Digital norms: co-governance for a trusted digital world

Estimated reading time: 2 Minutes
Hand holding smartphone

This is a timely blog. Fadi Chehadé proposes a digital co-governance system to address current and future digital issues buffeting the world. He brings to this proposal his experience at the helm of ICANN, one of the key institutions in the digital governance space, and his subsequent work as a member of the UN Secretary General’s High Level Panel on Digital Cooperation.

The U.N. Secretary-General António Guterres has called on governments, the private sector, and civil society to establish new mechanisms to govern the digital world which "bring together all stakeholders - governments, the business community, the scientific community, the civil society … in creating some norms, some protocols, but not with rigid forms of bureaucracy, of regulation … it is clear to me this cannot be only an intergovernmental process.”

At the core of Fadi Chehadé’s proposal, is a decoupling of the mechanisms to design digital norms from the ones to enforce their adoption.
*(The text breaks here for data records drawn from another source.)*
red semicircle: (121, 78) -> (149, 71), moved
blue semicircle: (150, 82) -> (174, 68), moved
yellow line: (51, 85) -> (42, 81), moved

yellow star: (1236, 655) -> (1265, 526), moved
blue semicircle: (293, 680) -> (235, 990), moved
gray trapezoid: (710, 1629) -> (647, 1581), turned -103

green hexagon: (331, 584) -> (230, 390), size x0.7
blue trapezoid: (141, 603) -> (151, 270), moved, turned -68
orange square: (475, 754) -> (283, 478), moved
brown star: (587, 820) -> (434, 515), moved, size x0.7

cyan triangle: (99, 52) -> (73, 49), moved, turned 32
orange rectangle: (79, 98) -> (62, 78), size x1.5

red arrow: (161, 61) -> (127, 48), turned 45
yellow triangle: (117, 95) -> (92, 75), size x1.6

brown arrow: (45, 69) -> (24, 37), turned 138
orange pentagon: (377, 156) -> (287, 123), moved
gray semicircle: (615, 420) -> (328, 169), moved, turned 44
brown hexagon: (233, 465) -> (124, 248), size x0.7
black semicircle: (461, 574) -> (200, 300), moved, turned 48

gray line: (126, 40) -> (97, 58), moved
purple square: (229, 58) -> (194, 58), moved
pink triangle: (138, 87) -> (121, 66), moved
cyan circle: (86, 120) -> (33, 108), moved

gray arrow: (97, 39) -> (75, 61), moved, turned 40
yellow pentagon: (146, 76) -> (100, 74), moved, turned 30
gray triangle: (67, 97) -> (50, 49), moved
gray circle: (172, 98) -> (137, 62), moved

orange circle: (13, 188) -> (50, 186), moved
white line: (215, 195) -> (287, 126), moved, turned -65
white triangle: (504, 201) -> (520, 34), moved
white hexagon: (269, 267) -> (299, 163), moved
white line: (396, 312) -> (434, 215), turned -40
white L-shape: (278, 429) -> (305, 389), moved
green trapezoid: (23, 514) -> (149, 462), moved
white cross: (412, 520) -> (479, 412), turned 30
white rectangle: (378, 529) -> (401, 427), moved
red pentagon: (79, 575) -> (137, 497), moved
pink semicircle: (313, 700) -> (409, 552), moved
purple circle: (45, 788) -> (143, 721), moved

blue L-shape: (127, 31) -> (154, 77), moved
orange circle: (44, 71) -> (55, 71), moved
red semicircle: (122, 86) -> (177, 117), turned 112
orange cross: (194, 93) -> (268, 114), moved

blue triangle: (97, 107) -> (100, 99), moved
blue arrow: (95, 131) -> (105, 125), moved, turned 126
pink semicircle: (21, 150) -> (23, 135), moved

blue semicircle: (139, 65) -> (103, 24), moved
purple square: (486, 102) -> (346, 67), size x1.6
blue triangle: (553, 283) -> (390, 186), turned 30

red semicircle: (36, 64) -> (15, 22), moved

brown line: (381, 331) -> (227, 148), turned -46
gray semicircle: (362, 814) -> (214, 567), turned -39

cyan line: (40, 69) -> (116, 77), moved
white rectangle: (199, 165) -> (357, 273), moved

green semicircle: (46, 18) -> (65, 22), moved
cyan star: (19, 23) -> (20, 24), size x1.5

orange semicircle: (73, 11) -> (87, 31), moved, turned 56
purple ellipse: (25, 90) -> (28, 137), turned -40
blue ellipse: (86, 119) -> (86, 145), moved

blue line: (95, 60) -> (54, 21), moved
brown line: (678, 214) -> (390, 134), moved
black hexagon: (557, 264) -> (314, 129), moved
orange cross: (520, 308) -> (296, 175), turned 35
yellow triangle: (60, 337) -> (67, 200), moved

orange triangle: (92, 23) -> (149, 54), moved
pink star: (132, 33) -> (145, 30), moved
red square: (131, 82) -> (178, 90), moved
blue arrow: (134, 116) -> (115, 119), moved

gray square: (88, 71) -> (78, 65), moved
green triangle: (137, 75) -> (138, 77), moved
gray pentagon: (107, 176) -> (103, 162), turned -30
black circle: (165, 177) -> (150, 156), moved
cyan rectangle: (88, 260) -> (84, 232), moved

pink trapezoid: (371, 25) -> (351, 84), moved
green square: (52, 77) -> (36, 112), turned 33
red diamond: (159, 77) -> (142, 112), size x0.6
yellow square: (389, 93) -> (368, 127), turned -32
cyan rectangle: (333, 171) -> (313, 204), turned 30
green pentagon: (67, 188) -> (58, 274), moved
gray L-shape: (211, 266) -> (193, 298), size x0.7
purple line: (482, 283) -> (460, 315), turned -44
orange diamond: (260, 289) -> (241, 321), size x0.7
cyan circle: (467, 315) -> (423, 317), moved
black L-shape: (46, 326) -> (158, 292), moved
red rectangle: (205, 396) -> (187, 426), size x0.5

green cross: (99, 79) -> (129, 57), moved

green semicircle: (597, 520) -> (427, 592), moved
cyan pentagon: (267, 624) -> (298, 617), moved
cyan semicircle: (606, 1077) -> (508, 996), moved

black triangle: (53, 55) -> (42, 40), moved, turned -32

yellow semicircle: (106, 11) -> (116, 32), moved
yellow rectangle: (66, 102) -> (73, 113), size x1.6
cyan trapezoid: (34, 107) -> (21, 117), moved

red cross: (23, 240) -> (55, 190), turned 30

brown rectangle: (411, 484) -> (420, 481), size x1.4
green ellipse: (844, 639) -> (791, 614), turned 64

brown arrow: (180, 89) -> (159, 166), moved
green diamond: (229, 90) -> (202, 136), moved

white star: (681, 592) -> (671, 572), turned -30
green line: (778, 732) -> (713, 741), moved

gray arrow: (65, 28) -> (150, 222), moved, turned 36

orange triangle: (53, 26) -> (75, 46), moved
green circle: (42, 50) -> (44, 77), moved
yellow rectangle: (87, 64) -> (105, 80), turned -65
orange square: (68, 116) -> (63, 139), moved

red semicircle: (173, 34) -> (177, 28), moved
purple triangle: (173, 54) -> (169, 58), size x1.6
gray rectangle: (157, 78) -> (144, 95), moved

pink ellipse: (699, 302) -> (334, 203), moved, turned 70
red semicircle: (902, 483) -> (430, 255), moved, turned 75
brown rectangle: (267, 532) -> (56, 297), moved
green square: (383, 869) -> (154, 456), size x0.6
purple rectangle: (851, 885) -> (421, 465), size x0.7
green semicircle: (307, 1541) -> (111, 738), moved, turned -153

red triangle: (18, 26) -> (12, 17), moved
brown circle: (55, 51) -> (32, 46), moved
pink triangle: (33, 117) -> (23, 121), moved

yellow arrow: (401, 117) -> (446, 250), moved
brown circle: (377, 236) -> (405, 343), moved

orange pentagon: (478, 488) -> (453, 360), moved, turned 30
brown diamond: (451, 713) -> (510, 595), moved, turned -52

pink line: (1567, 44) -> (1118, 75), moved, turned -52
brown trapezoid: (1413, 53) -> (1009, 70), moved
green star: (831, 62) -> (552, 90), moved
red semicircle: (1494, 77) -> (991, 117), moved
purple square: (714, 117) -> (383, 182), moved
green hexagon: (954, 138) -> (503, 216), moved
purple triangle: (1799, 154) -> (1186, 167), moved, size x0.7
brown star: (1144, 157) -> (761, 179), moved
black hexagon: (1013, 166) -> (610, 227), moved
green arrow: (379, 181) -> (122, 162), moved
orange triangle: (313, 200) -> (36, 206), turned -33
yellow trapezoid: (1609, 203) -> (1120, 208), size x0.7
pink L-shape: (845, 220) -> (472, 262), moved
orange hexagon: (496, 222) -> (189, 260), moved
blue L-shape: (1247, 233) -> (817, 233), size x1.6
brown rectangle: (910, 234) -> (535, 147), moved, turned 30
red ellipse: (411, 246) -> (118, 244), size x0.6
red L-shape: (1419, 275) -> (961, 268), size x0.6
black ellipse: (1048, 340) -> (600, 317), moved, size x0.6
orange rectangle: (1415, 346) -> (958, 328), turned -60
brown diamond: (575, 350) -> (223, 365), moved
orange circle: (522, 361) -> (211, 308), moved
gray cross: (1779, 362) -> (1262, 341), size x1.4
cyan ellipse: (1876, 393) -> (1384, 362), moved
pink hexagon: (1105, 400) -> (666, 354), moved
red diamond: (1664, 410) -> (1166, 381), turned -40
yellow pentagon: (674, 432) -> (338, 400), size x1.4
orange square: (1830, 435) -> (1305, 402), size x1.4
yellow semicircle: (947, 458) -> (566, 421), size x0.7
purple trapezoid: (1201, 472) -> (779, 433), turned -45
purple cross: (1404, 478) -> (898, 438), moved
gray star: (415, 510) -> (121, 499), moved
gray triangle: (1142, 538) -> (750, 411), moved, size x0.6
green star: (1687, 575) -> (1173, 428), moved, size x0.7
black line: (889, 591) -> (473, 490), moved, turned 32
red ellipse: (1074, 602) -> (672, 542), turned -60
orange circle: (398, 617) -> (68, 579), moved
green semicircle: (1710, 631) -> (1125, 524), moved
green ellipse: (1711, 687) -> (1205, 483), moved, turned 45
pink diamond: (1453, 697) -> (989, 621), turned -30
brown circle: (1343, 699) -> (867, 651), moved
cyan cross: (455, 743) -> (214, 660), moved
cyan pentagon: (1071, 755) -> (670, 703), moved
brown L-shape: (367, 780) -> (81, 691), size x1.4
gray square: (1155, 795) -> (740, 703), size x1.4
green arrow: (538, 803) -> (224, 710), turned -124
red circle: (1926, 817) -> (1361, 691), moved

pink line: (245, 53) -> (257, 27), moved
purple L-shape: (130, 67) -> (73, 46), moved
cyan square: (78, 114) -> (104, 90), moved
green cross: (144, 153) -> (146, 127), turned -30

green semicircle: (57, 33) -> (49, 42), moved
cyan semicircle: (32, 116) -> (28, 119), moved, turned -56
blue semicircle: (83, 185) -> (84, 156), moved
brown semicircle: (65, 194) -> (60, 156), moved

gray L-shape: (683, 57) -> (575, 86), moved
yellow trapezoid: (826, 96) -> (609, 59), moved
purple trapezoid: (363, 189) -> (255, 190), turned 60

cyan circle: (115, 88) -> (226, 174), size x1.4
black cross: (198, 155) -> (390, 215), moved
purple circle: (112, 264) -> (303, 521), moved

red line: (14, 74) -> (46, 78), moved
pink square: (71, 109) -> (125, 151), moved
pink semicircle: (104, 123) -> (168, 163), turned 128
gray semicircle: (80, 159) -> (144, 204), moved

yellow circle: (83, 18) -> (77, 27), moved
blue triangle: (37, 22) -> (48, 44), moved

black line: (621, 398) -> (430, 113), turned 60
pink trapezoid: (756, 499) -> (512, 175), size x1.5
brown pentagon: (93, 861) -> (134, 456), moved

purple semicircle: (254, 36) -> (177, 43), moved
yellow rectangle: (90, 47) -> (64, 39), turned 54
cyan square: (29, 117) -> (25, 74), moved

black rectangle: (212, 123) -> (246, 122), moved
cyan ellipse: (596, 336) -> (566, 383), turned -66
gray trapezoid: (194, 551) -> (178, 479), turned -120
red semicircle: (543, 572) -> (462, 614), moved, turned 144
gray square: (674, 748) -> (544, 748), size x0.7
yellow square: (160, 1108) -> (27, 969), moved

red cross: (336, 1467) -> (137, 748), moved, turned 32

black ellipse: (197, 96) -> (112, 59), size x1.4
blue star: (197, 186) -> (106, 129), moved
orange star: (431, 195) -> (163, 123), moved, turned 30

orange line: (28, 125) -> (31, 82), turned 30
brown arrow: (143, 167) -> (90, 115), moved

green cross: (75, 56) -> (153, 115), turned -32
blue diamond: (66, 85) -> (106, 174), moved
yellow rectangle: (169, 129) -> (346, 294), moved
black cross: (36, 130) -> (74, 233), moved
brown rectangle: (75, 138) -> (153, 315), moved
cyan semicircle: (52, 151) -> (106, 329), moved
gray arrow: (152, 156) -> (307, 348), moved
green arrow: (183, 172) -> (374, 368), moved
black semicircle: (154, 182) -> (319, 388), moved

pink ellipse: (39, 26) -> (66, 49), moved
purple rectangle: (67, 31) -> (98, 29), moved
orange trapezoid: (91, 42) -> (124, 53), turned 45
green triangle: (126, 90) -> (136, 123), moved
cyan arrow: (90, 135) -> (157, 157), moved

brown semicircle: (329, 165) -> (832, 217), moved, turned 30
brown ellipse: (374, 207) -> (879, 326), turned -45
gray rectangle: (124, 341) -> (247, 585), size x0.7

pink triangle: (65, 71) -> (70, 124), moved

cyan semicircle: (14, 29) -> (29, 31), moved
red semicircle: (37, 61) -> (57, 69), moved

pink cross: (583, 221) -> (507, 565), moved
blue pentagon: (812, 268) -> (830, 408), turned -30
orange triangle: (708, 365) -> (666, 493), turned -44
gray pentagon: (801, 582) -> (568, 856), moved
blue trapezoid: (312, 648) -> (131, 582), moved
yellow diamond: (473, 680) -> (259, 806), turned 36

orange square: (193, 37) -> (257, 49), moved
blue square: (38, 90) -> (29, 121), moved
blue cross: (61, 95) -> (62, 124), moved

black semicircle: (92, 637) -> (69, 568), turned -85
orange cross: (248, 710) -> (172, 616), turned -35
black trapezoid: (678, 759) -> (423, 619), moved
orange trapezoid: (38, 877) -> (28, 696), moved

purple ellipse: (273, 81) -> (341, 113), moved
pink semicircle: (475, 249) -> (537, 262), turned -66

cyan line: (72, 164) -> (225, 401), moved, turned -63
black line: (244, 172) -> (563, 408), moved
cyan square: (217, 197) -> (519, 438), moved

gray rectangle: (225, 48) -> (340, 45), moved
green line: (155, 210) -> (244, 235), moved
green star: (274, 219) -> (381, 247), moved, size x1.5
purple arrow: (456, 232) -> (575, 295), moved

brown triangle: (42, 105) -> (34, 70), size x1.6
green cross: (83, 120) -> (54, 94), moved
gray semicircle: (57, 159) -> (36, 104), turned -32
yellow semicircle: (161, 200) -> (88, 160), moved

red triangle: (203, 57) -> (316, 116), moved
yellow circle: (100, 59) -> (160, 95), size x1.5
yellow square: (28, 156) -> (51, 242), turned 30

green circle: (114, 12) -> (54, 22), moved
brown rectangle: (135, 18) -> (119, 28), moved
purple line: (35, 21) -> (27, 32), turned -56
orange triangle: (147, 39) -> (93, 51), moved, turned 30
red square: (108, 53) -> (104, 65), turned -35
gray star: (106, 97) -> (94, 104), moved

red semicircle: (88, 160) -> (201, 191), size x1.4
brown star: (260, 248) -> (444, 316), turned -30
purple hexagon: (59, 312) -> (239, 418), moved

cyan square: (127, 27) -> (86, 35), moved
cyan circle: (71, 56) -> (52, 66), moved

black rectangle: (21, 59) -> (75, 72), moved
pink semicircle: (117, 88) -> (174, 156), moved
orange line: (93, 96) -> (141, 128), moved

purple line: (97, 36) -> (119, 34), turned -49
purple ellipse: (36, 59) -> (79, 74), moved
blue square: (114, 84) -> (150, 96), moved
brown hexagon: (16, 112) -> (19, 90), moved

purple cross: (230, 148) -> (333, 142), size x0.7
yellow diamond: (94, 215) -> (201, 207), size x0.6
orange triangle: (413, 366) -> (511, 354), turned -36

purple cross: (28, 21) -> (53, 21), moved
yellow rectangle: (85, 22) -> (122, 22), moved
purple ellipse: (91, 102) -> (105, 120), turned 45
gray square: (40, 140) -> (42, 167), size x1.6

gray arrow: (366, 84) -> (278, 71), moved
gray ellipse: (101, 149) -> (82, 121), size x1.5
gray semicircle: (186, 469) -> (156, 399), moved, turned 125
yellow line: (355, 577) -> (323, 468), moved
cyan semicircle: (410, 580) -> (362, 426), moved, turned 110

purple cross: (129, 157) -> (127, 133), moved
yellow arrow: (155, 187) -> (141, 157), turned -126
This would enable a rapid norm design process at the speed of technology evolution, while respecting the role of governments to enforce such norms as they deem fit with legal and regulatory instruments.

Fadi Chehadé served the Oxford community in 2017 as a fellow of practice at the Blavatnik School of Government. The blog is a wonderful primer to everyone who needs to understand what needs governing in the digital world and why.